Public-sector unions, spending your money to get more of your money.
Look for the union label on your state and local tax increase, writes Stephen Malanga:
The sight of rich people pleading to be taxed more has attracted attention to the November ballot initiative. But otherwise, support for the ballot measure, which would slap a tax of from 5 percent to 9 percent on the income of those earning more than $200,000 a year ($400,000 for those filing jointly), is entirely predictable. The chief force behind it is the state’s unions, who’ve contributed some $2 million to the campaign for the initiative, led by the state employees’ union, the teachers’ union and the Service Employees International Union, the largest union in the state with 100,000 workers, many of them working in the heavily-regulated area of health care.

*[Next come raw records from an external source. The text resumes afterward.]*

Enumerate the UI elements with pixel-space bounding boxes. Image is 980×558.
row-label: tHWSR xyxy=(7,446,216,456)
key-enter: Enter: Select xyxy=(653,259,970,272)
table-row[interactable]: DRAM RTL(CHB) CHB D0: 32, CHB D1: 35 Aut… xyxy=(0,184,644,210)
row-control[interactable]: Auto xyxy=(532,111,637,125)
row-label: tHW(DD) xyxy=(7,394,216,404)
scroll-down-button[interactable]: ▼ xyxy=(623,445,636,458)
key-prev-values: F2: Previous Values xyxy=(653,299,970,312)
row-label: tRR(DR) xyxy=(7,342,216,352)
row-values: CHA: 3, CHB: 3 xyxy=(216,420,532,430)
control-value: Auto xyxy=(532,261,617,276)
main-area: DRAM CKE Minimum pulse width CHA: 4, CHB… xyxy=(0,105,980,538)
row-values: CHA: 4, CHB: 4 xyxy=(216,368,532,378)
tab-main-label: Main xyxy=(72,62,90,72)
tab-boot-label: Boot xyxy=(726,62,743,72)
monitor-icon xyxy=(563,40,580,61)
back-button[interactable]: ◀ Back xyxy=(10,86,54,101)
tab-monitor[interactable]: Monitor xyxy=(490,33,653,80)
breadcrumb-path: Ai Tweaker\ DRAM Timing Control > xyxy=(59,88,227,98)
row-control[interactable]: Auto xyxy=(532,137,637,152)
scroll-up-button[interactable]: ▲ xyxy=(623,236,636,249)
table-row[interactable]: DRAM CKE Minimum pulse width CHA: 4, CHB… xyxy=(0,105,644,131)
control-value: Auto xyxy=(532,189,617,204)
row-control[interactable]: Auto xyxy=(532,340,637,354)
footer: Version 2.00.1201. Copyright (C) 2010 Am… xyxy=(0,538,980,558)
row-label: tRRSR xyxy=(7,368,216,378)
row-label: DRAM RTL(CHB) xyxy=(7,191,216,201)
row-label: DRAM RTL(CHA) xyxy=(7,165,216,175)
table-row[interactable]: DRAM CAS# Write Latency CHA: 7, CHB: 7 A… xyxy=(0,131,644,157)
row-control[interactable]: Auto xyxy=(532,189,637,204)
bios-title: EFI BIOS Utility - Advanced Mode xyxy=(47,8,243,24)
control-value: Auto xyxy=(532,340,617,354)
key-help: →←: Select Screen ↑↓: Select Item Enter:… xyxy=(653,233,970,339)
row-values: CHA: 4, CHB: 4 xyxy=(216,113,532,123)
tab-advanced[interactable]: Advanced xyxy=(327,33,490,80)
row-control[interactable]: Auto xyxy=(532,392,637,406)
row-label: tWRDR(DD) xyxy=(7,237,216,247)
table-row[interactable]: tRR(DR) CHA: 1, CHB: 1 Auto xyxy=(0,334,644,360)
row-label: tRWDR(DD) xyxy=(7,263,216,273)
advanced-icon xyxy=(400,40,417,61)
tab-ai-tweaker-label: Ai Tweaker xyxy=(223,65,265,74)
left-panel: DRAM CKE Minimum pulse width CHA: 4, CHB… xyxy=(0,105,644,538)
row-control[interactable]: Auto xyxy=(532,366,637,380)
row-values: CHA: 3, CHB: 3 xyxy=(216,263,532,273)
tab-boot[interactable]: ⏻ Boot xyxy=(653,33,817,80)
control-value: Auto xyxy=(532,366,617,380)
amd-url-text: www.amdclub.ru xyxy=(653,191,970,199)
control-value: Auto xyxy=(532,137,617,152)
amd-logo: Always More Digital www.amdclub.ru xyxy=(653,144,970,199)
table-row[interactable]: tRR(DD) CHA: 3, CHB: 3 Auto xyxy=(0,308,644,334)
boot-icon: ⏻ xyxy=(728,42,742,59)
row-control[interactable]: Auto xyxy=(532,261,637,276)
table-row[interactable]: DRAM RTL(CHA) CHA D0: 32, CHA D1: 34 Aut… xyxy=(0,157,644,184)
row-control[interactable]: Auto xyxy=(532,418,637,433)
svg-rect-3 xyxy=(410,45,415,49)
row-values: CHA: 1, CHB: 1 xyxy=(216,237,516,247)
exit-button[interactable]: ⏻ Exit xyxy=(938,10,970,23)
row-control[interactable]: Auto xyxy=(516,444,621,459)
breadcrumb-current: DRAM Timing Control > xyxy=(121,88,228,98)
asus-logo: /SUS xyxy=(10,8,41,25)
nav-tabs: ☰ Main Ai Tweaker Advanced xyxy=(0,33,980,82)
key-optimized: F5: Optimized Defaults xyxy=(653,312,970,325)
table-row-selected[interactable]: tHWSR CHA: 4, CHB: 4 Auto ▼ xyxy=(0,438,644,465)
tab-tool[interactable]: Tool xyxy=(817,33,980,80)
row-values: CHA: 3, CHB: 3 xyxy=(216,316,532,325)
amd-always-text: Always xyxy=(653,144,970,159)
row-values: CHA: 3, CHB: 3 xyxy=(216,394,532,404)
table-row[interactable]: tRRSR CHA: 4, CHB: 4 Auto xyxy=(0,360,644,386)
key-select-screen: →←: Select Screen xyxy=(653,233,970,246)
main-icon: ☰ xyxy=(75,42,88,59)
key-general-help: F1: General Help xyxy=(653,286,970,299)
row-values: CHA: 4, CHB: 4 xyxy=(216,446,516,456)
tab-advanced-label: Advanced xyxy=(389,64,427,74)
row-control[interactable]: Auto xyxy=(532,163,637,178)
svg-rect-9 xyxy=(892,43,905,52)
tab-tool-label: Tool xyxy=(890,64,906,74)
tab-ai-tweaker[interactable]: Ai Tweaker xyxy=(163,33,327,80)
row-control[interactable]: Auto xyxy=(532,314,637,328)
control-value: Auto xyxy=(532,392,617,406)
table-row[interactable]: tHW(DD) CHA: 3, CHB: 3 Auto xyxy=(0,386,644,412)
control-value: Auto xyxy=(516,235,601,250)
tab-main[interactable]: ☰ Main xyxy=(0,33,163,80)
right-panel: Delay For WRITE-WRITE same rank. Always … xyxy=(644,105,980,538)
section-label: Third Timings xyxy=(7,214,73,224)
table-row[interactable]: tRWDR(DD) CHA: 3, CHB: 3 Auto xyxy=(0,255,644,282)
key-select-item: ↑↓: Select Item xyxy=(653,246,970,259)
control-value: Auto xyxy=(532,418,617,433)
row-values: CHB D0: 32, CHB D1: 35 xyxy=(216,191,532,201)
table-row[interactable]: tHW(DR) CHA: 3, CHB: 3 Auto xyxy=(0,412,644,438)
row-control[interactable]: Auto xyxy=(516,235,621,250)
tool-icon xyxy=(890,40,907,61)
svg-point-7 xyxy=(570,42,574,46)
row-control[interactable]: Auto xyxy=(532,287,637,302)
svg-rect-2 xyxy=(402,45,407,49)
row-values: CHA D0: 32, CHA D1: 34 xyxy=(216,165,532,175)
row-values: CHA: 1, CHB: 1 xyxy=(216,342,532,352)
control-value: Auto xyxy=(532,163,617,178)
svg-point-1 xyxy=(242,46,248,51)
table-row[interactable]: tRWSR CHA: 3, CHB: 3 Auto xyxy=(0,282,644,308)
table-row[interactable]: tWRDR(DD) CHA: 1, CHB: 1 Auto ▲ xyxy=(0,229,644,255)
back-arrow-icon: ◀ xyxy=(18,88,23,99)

This is the nature of tax hike campaigns these days. When the union movement in America crossed a crucial threshold recently, as membership in public sector unions surpassed private sector union enrollment for the first time, the event signified deeper changes in labor in America. The new labor movement, dominated by government workers, is an increasingly white-collar interest group, culturally progressive and fiscally liberal, and it has become the chief organizer of efforts to raise taxes in America, especially at the state and local level, where these government worker unions wield their greatest influence. Their efforts have helped boost local taxes this year more than any year since 1979.
Don’t ask impertinent questions like that jackass Adept Lu.